What we need is a dual approach - one that commits to the long-term, structural changes vitally needed to ensure our criminal justice system works for women, and a second for the immediate action that will make tangible differences for women who are going through the courts now.

One such action should be a significant investment in Independent Sexual Violence Advisers (ISVAs) and Independent Domestic Abuse Advisers (IDVAs), who safeguard women throughout the criminal justice process and advocate for their best interests.

The government suggestion is a boost of 700 - but this is a drop in the ocean when 9 out of 10 practitioners have reported increased demand in their services during Covid-19, leaving 41% unable to cope.

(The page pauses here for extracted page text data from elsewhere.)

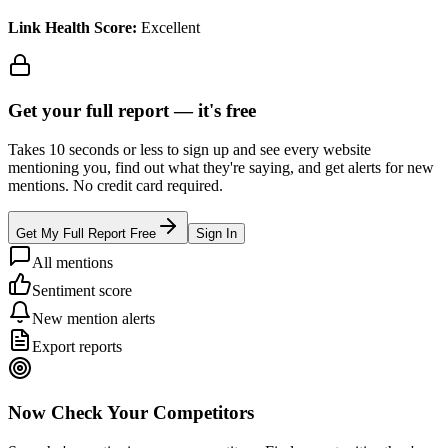
Link Health Score:
Excellent
Get your full report —
it's free
Takes 10 seconds or less to sign up and see every website
mentioning you, find out what they're saying, and get alerts for new
mentions. No credit card required.
Get My Full Report Free
Sign In
All mentions
Sentiment score
New mention alerts
Export reports
Now Check Your Competitors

Victims of sexual violence need much better access to mental health support and must have free legal advice provided to them from the very start of the process all the way through.

Long-term changes need to focus on prevention strategies, police training, and procedural overhauls, including some of the measures rightly set out in the review. We need a radical shift of perspective if we are to tackle this problem at root, not just declarations of shame and apologetic rhetoric. It simply isn’t good enough. We need to acknowledge, explicitly, and as an urgent matter of strategic concern, that violence against women and girls is a national threat - with costs and consequences that reverberate across society and transcend generations.

Apologies without subtantive action undermine any sense of sincerity that the government genuinely cares about reform, so I want to see a tangible, urgent plan to address what has effectively become the decriminalisation of rape in this country.

Our police and politicians need to go beyond simply managing violence against women and start preventing it. Contrition matters of course, but we need deeds not just words to turn the tide on systemic failure of this magnitude.

 

Mandu Reid is the leader of the British Women's Equality Party (WEP).